These dads have experienced the joy, work
A lot of new dads will be facing Father's Day for the first time Sunday. What they might find more helpful than a tie or new power tool is to be gifted a little wisdom from some old hands at the job.
Don't kid yourself, advised the Rev. Jim Slingluff, 92, a retired Lutheran minister and social worker from Zelienople. This isn't going to be a cakewalk.
“It's a great joy, but it's harder than it looks on the surface,” he said. “There are so many different directions you want to help with.”
Michael Balog, of Renfrew, says it helps family traditions if your home is the gathering spot for a far-flung group of children and grandchildren, said.
The retired Oberg manufacturing project manager and his wife, Marjorie, have opened their house to extended visits from their grandchildren every Christmas.
He said the children are spread out to Illinois and North Carolina and the holiday homecoming had become a family tradition.
“We had eight grandchildren in five years, two sets of twins,” Balog said. “Every Christmas, the grandchildren come to spend a week with us. They all love to come here. They all love Grandma's cooking.”
He added that when his three children come home for the holidays too, they all sit up playing games talking and laughing.
However, he doesn't know how long that tradition will continue since four of his grandchildren are slated to graduate from college and the family may become even more spread out, depending on the job market.
What advice would older parents give to new fathers?
Give love, Slingluff said. “That's the most important guidance you can give is the knowledge of how to love and being loved because it takes both sides for it to be effective,” he said.
Balog advised that new fathers be faithful, patient and understanding. “Listen to your children,” he said.
He added to be a good father, it's also important to be a good husband as well as to be a good son to your own parents.
Sometimes it's a matter of geography that helps to ensure children grow up right, said retired state Trooper William Shaffer who, with his wife, Janet, moved to Cranberry Township when it was nothing but farms and a Howard Johnson at the state turnpike exit.
It made it easy for the Shaffers to keep an eye on their children and their children's friends.
“It was quite an experience raising two girls and one boy,” he said. “But we made sure they had fun with their friends at our house.
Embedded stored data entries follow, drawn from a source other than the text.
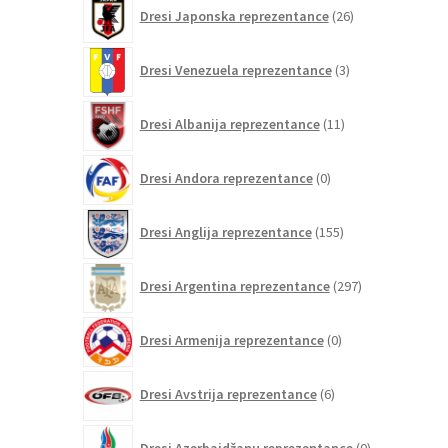
26
Dresi Japonska reprezentance
26
izdelkov
3
Dresi Venezuela reprezentance
3
izdelki
11
Dresi Albanija reprezentance
11
izdelkov
0
Dresi Andora reprezentance
0
izdelkov
155
Dresi Anglija reprezentance
155
izdelkov
297
Dresi Argentina reprezentance
297
izdelkov
0
Dresi Armenija reprezentance
0
izdelkov
6
Dresi Avstrija reprezentance
6
izdelkov
0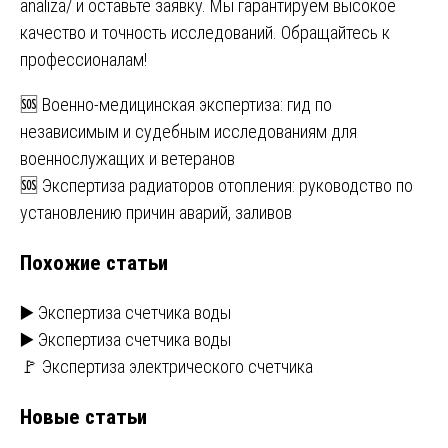
analiza/
и оставьте заявку. Мы гарантируем высокое
качество и точность исследований. Обращайтесь к
профессионалам!
Навигация
🆘 Военно-медицинская экспертиза: гид по
независимым и судебным исследованиям для
по
военнослужащих и ветеранов
записям
🆘 Экспертиза радиаторов отопления: руководство по
установлению причин аварий, заливов
Похожие статьи
▶️ Экспертиза счетчика воды
▶️ Экспертиза счетчика воды
🚩 Экспертиза электрического счетчика
Новые статьи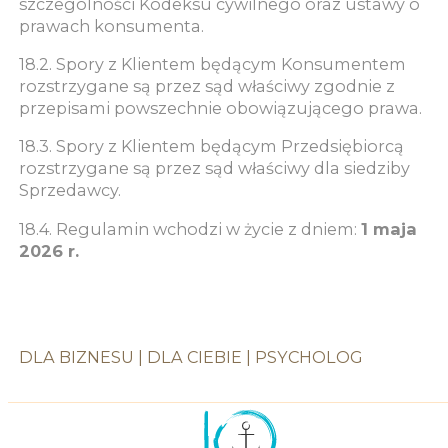
szczególności Kodeksu cywilnego oraz ustawy o
prawach konsumenta.
18.2. Spory z Klientem będącym Konsumentem
rozstrzygane są przez sąd właściwy zgodnie z
przepisami powszechnie obowiązującego prawa.
18.3. Spory z Klientem będącym Przedsiębiorcą
rozstrzygane są przez sąd właściwy dla siedziby
Sprzedawcy.
18.4. Regulamin wchodzi w życie z dniem:
1 maja
2026 r.
DLA BIZNESU
|
DLA CIEBIE
|
PSYCHOLOG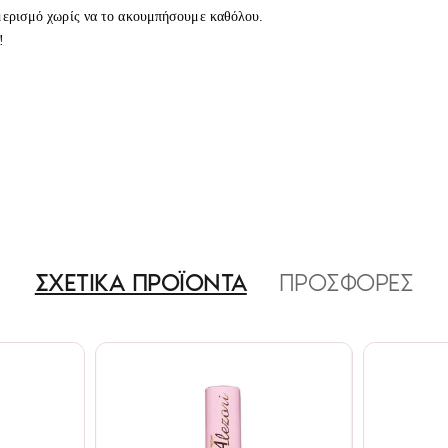
μερισμό χωρίς να το ακουμπήσουμε καθόλου.
!
ΣΧΕΤΙΚΑ ΠΡΟΪΟΝΤΑ
ΠΡΟΣΦΟΡΕΣ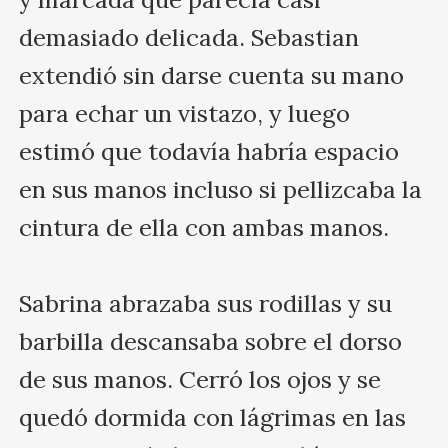
demasiado delicada. Sebastian 
extendió sin darse cuenta su mano 
para echar un vistazo, y luego 
estimó que todavía habría espacio 
en sus manos incluso si pellizcaba la 
cintura de ella con ambas manos. 

Sabrina abrazaba sus rodillas y su 
barbilla descansaba sobre el dorso 
de sus manos. Cerró los ojos y se 
quedó dormida con lágrimas en las 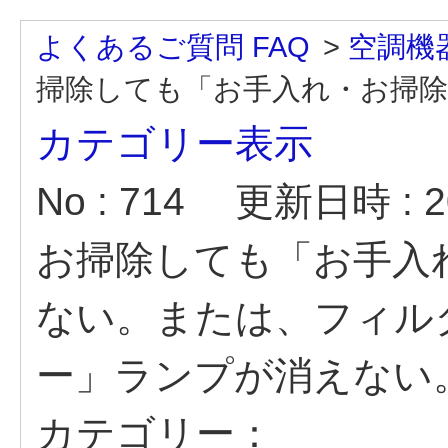
よくあるご質問 FAQ
>
空調機
掃除しても「お手入れ・お掃除
カテゴリー表示
No : 714
更新日時 : 20
お掃除しても「お手入
ない。または、フィル
ー」ランプが消えない
カテゴリー：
There was nowhere to go and no car to get them there.”
Keep an eye on the clock advised Jim Mickey, a retired AK Steel worker with two daughters and four grandchildren.
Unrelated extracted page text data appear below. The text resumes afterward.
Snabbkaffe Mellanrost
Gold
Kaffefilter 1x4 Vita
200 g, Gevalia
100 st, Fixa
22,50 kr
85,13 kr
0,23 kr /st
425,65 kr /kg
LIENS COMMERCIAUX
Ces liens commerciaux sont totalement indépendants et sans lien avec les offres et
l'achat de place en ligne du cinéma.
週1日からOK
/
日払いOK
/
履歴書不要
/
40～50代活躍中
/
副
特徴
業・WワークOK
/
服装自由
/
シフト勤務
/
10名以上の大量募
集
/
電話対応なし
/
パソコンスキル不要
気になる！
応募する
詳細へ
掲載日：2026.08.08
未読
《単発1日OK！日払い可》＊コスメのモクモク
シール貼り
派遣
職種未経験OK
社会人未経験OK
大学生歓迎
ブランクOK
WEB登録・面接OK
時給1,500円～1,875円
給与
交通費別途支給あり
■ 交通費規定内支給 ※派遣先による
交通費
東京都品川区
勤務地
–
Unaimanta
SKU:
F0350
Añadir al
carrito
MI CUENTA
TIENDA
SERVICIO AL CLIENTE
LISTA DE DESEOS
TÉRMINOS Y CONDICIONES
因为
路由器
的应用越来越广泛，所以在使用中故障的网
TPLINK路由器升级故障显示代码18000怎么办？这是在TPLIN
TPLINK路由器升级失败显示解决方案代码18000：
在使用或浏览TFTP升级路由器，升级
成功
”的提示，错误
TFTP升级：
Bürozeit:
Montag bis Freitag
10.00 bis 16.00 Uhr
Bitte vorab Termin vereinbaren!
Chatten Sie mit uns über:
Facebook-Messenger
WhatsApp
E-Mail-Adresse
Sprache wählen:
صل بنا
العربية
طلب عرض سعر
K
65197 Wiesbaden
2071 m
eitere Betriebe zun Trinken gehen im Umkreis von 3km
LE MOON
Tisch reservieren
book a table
“With me working at the mill, there were times when they had something going on and I was either at work or going in to work,” he said.
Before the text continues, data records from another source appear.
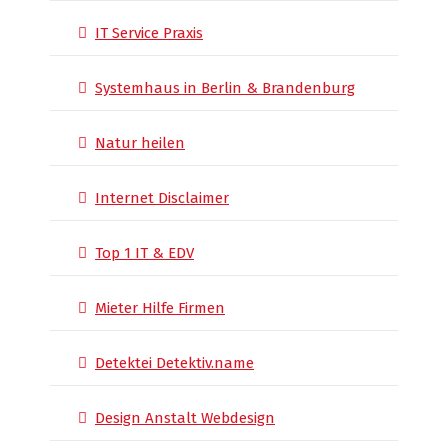
IT Service Praxis
Systemhaus in Berlin & Brandenburg
Natur heilen
Internet Disclaimer
Top 1 IT & EDV
Mieter Hilfe Firmen
Detektei Detektiv.name
Design Anstalt Webdesign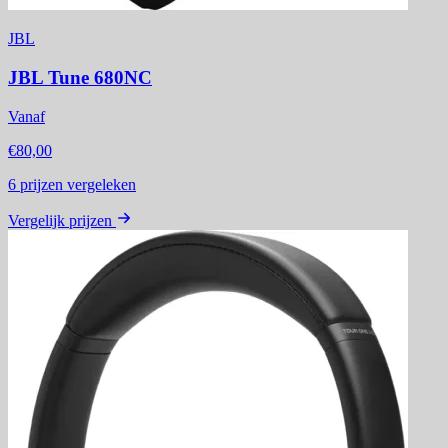
JBL
JBL Tune 680NC
Vanaf
€80,00
6
prijzen vergeleken
Vergelijk prijzen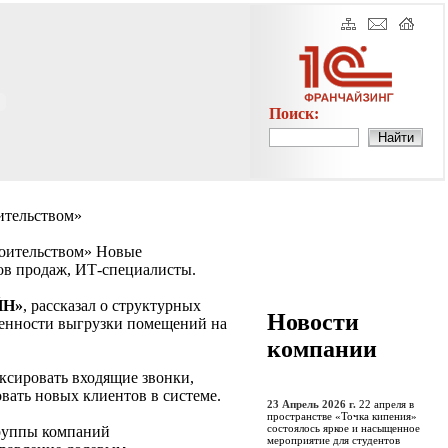
Поиск:
ительством»
роительством» Новые
ов продаж, ИТ-специалисты.
ЙН»
, рассказал о структурных
Новости
бенности выгрузки помещений на
компании
ксировать входящие звонки,
вать новых клиентов в системе.
23 Апрель 2026 г.
22 апреля в
пространстве «Точка кипения»
состоялось яркое и насыщенное
руппы компаний
мероприятие для студентов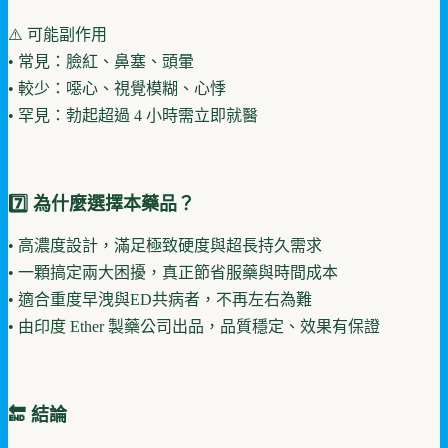
⚠️ 可能副作用
• 常見：臉紅、鼻塞、頭暈
• 較少：噁心、視覺模糊、心悸
• 罕見：勃起超過 4 小時需立即就醫
7️⃣ 為什麼選擇本藥品？
• 高濃度設計，滿足極致硬度與超長持久需求
• 一顆搞定兩大困擾，真正節省服藥與時間成本
• 適合重度早洩與ED共病者，不再左右為難
• 由印度 Ether 製藥公司出品，品質穩定、效果有保證
🔚 結論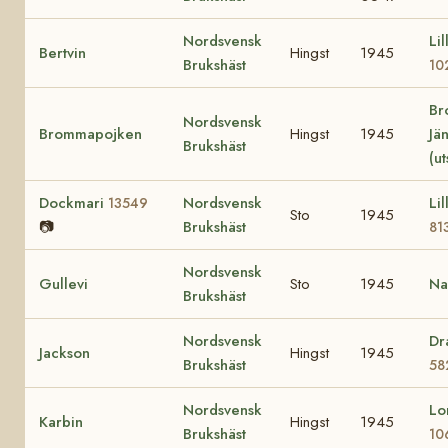
Nordsvensk
Lil
Bertvin
Hingst
1945
Brukshäst
10
Br
Nordsvensk
Brommapojken
Hingst
1945
Jä
Brukshäst
(u
Dockmari
Nordsvensk
Li
13549
Sto
1945
📷
Brukshäst
81
Nordsvensk
Gullevi
Sto
1945
Na
Brukshäst
Nordsvensk
Dr
Jackson
Hingst
1945
Brukshäst
58
Nordsvensk
Lo
Karbin
Hingst
1945
Brukshäst
10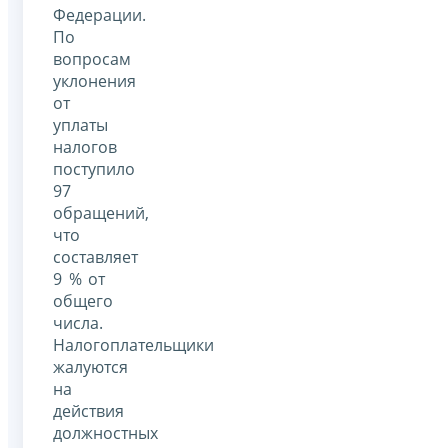
Федерации.
По
вопросам
уклонения
от
уплаты
налогов
поступило
97
обращений,
что
составляет
9 % от
общего
числа.
Налогоплательщики
жалуются
на
действия
должностных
“You have to enjoy them while they are young,” Mickey said. “Try to get some time to spend with them. “
When you're younger, he warned, you might put work or career first or might not want to spend time with your children. That would be a mistake.
It's a mistake that Rick Cetti said he and his wife, Deanna, didn't make.
“We went to all the children's activities. Our son was in baseball, so we went to his baseball games,” he said. “Our girls were in dance, so we'd go to that.”
Cetti said they put a lot of miles on the family's vehicles, and it's not over yet.
“Our granddaughters are into dance and our grandson is into dek hockey, so we go to all of their activities, Cetti said.
Perhaps, not surprisingly, semi-retired Baptist minister Richard Marshall of West Sunbury said religion plays an important part in raising children.
“You have to raise them up right. We raised ours up in the church,” he said. “We made sure they went to church and they did right.”
He added his two daughters and one son were all college graduates and respected their parents.
Cetti takes a more philosophical look at child-rearing.
“Listen to your children, give them good advice and nurture them along,” he said. “Know they are going to make mistakes and hope that they learn from them.”